• _Exercise details_
Output, word for word, the span of lines that starts at the one containing "Dès l’abattage d’arbre" and ends at the last line of the records.

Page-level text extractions
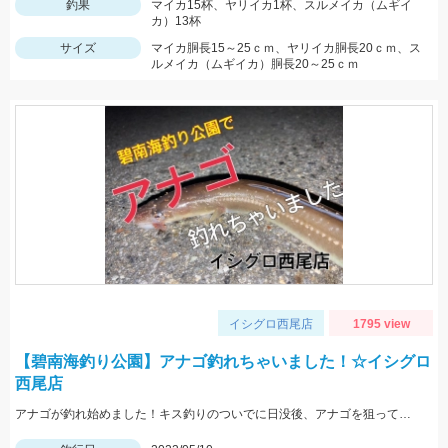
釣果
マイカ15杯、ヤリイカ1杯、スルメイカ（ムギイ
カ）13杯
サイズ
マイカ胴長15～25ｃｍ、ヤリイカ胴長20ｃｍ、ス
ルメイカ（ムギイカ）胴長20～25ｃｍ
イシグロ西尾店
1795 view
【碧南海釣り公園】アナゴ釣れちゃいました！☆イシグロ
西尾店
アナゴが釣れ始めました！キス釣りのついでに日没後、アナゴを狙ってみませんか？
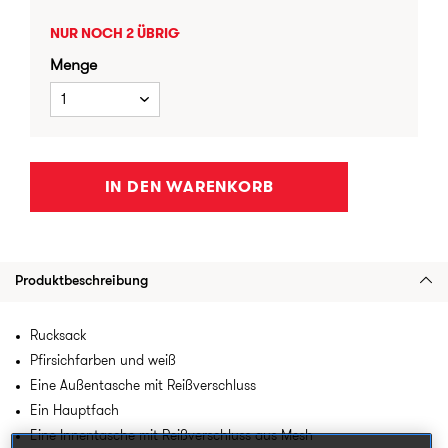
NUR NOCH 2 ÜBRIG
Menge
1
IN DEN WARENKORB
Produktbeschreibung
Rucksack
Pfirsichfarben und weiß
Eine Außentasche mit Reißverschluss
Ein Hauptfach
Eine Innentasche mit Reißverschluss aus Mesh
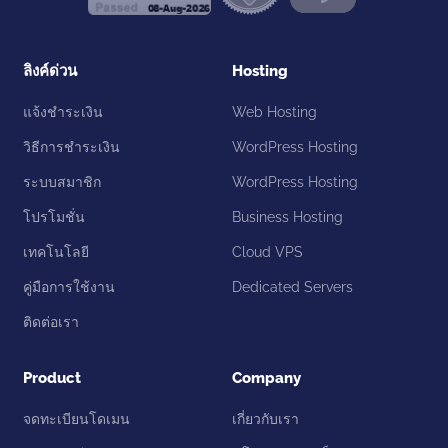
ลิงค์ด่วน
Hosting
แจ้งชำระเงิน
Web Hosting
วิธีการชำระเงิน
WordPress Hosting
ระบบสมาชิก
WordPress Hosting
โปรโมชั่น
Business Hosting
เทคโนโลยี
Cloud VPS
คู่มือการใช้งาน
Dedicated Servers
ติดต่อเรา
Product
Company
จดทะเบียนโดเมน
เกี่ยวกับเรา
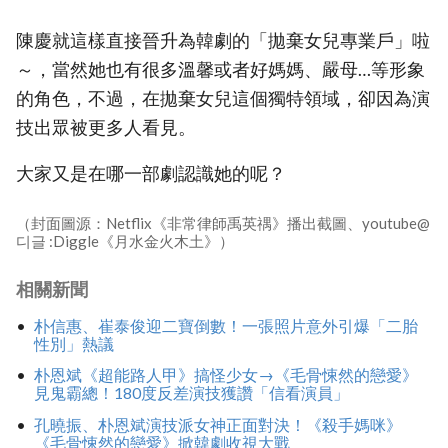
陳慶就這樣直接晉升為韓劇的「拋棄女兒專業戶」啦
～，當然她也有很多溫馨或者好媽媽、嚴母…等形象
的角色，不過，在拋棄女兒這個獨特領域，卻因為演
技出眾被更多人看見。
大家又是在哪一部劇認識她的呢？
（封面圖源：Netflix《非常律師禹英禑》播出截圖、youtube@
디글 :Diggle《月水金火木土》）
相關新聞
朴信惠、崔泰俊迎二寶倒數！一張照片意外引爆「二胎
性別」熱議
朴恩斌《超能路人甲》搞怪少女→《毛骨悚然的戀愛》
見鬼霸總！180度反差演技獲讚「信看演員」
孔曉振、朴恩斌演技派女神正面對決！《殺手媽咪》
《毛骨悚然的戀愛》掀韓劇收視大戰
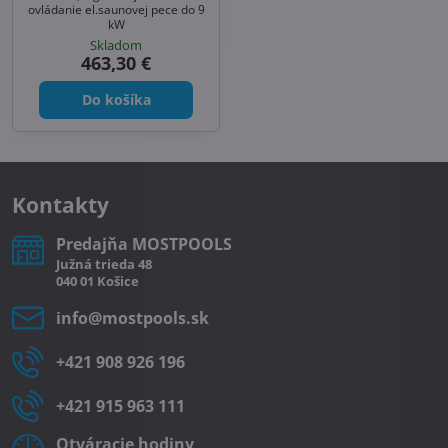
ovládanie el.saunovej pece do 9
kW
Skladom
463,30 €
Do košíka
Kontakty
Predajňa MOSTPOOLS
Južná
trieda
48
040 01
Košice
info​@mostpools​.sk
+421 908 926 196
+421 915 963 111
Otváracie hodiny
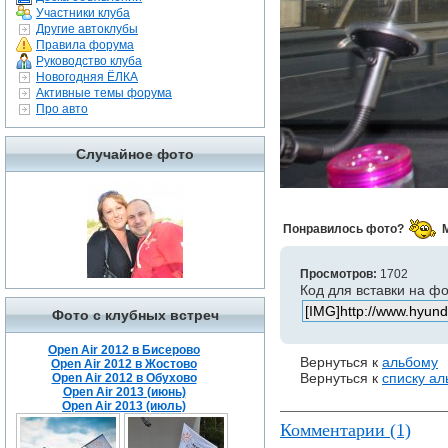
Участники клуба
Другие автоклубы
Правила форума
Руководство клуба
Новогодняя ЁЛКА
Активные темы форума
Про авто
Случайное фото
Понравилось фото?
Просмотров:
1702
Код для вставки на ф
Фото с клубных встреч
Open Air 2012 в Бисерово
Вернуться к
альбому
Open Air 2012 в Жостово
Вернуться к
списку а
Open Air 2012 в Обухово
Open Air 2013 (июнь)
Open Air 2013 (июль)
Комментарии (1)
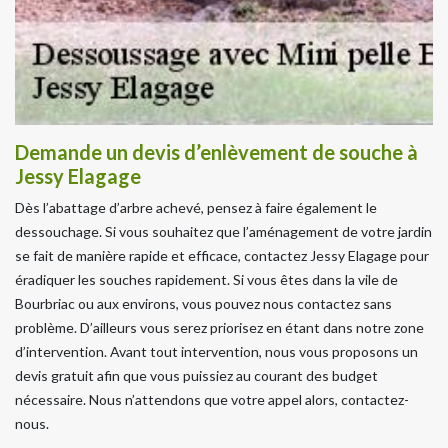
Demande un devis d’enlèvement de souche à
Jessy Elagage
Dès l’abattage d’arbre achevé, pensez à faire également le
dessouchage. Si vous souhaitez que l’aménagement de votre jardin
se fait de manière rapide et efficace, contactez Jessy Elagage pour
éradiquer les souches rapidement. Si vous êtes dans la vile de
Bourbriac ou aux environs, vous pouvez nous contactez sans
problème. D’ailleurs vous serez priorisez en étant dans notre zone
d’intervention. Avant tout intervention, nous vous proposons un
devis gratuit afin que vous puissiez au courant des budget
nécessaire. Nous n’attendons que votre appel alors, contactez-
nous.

• _Result_
Dès l’abattage d’arbre achevé, pensez à faire également le
dessouchage. Si vous souhaitez que l’aménagement de votre jardin
se fait de manière rapide et efficace, contactez Jessy Elagage pour
éradiquer les souches rapidement. Si vous êtes dans la vile de
Bourbriac ou aux environs, vous pouvez nous contactez sans
problème. D’ailleurs vous serez priorisez en étant dans notre zone
d’intervention. Avant tout intervention, nous vous proposons un
devis gratuit afin que vous puissiez au courant des budget
nécessaire. Nous n’attendons que votre appel alors, contactez-
nous.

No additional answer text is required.